Snakemake pipeline for Cut&Tag analysis
If you do not have a Snakemake environment, please follow the instructions in the maxsonBraunLab Snakemake setup repository to create one.
NOTE: Some of the pipeline setup instructions are tailored for working on Oregon Health and Science University's Linux-based high-performance computing cluster (ARC, formerly Exacloud). If you have access to another computing cluster, then some steps may need to be modified accordingly.
NOTE: Exacloud users transitioning to ARC at the end of 2024 may need to set a new container cache directory (APPTAINER_CACHEDIR
) in their ~/.bashrc
file as shown in the Set Singularity/Apptainer cache directory section below.

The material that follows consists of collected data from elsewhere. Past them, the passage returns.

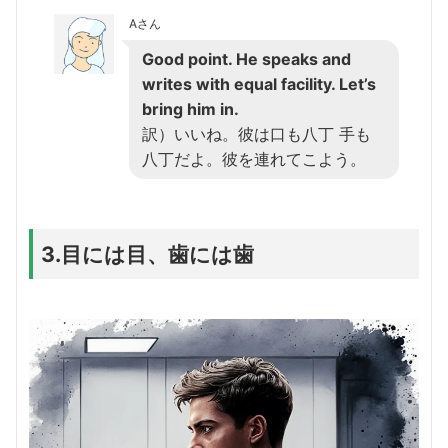
Aさん
Good point. He speaks and
writes with equal facility. Let’s
bring him in.
訳）いいね。彼は口も八丁 手も
八丁だよ。彼を連れてこよう。
3.目には目、歯には歯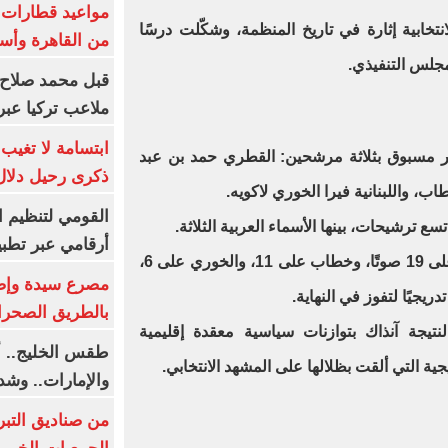
انتخابية إثارة في تاريخ المنظمة، وشكّلت درسًا
من القاهرة وأس
مجلس التنفيذي.
قبل محمد صلاح.
ملاعب تركيا عبر 
ابتسامة لا تغيب.
ًا عربيًا غير مسبوق بثلاثة مرشحين: القطري حمد بن عبد
ذكرى رحيل دلال 
، واللبنانية فيرا الخوري لاكويه.
القومي لتنظيم ا
ع ترشيحات، بينها الأسماء العربية الثلاثة.
أرقامي عبر تطبيق TRA
وفي الجولة الأولى، حصل الكواري على 19 صوتًا، وخطاب على 11، والخوري على 6،
ريجيًا لتفوز في النهاية.
بالطريق الصحرا
نتيجة آنذاك بتوازنات سياسية معقدة إقليمية
طقس الخليج.. أ
ية التي ألقت بظلالها على المشهد الانتخابي.
والإمارات.. وشد
من صناديق التبر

On the Github repo for this pipeline, click the green "Code" button near the top right corner and copy the Clone / HTTPS URL (ends with .git). Then run the following on the command line:
# cd into a project directory
# paste the copied URL after `git clone` command to get a copy of pipeline
git clone <URL for repo>
# navigate to the main pipeline directory (where the snakefile is)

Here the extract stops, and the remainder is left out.